# [What is needed]
Please copy out the full listing that follows exactly; no picture belongs in the copy.

##### Supplied records

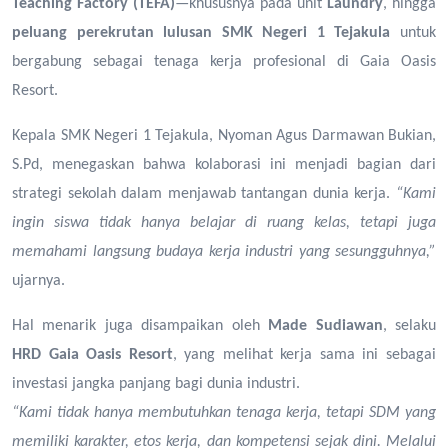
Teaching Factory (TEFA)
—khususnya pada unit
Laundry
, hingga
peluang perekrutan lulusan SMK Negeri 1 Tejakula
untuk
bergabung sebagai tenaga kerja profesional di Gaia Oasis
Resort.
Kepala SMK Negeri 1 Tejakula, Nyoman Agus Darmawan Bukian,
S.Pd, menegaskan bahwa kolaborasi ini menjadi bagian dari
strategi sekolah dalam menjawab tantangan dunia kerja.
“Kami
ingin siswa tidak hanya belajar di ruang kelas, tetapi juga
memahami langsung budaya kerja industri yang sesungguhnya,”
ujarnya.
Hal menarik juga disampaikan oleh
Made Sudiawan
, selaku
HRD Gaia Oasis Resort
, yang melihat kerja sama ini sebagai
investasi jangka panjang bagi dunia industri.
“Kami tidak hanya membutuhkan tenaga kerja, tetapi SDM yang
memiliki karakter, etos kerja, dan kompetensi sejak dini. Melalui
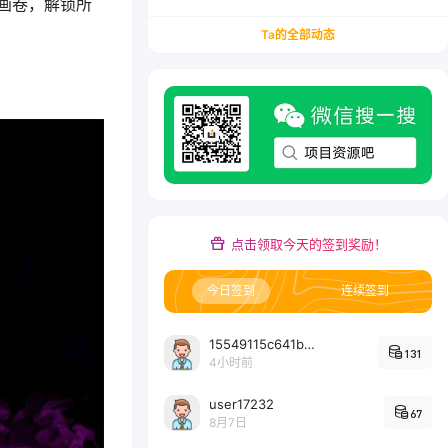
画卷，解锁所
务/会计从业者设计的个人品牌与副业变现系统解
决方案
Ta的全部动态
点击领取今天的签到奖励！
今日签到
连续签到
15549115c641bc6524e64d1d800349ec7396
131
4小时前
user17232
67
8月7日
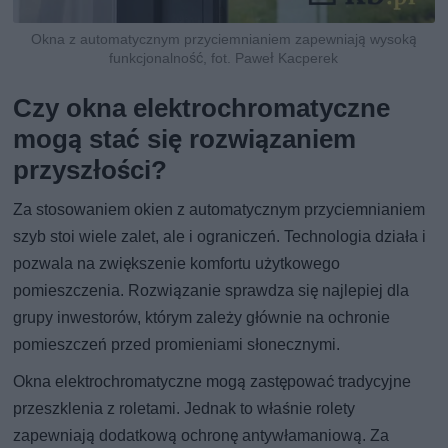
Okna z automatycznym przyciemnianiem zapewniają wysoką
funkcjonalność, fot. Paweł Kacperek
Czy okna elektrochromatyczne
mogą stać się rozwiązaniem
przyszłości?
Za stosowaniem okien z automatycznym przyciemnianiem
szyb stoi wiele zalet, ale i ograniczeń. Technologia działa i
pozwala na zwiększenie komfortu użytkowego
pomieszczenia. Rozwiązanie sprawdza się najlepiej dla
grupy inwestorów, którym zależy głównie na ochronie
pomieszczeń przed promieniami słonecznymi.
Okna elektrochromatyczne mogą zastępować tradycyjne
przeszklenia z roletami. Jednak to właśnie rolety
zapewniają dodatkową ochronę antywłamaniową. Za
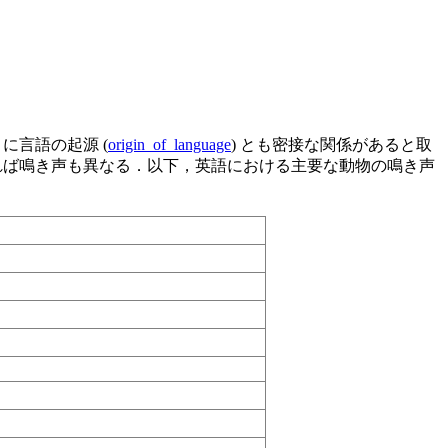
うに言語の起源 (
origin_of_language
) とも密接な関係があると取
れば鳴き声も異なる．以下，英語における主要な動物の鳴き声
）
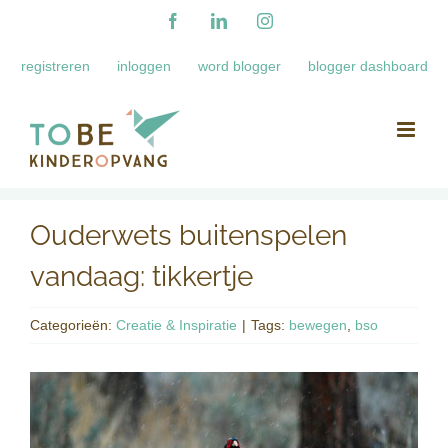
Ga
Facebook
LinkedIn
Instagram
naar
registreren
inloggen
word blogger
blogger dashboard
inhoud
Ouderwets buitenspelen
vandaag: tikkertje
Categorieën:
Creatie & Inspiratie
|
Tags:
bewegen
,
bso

##########

# [Your solution]
Teaching Factory (TEFA)
—khususnya pada unit
Laundry
, hingga
peluang perekrutan lulusan SMK Negeri 1 Tejakula
untuk
bergabung sebagai tenaga kerja profesional di Gaia Oasis
Resort.
Kepala SMK Negeri 1 Tejakula, Nyoman Agus Darmawan Bukian,
S.Pd, menegaskan bahwa kolaborasi ini menjadi bagian dari
strategi sekolah dalam menjawab tantangan dunia kerja.
“Kami
ingin siswa tidak hanya belajar di ruang kelas, tetapi juga
memahami langsung budaya kerja industri yang sesungguhnya,”
ujarnya.
Hal menarik juga disampaikan oleh
Made Sudiawan
, selaku
HRD Gaia Oasis Resort
, yang melihat kerja sama ini sebagai
investasi jangka panjang bagi dunia industri.
“Kami tidak hanya membutuhkan tenaga kerja, tetapi SDM yang
memiliki karakter, etos kerja, dan kompetensi sejak dini. Melalui
画卷，解锁所
务/会计从业者设计的个人品牌与副业变现系统解
决方案
Ta的全部动态
点击领取今天的签到奖励！
今日签到
连续签到
15549115c641bc6524e64d1d800349ec7396
131
4小时前
user17232
67
8月7日
Okna z automatycznym przyciemnianiem zapewniają wysoką
funkcjonalność, fot. Paweł Kacperek
Czy okna elektrochromatyczne
mogą stać się rozwiązaniem
przyszłości?
Za stosowaniem okien z automatycznym przyciemnianiem
szyb stoi wiele zalet, ale i ograniczeń. Technologia działa i
pozwala na zwiększenie komfortu użytkowego
pomieszczenia. Rozwiązanie sprawdza się najlepiej dla
grupy inwestorów, którym zależy głównie na ochronie
pomieszczeń przed promieniami słonecznymi.
Okna elektrochromatyczne mogą zastępować tradycyjne
przeszklenia z roletami. Jednak to właśnie rolety
zapewniają dodatkową ochronę antywłamaniową. Za
うに言語の起源 (
origin_of_language
) とも密接な関係があると取
れば鳴き声も異なる．以下，英語における主要な動物の鳴き声
）
Ga
Facebook
LinkedIn
Instagram
naar
registreren
inloggen
word blogger
blogger dashboard
inhoud
Ouderwets buitenspelen
vandaag: tikkertje
Categorieën:
Creatie & Inspiratie
|
Tags:
bewegen
,
bso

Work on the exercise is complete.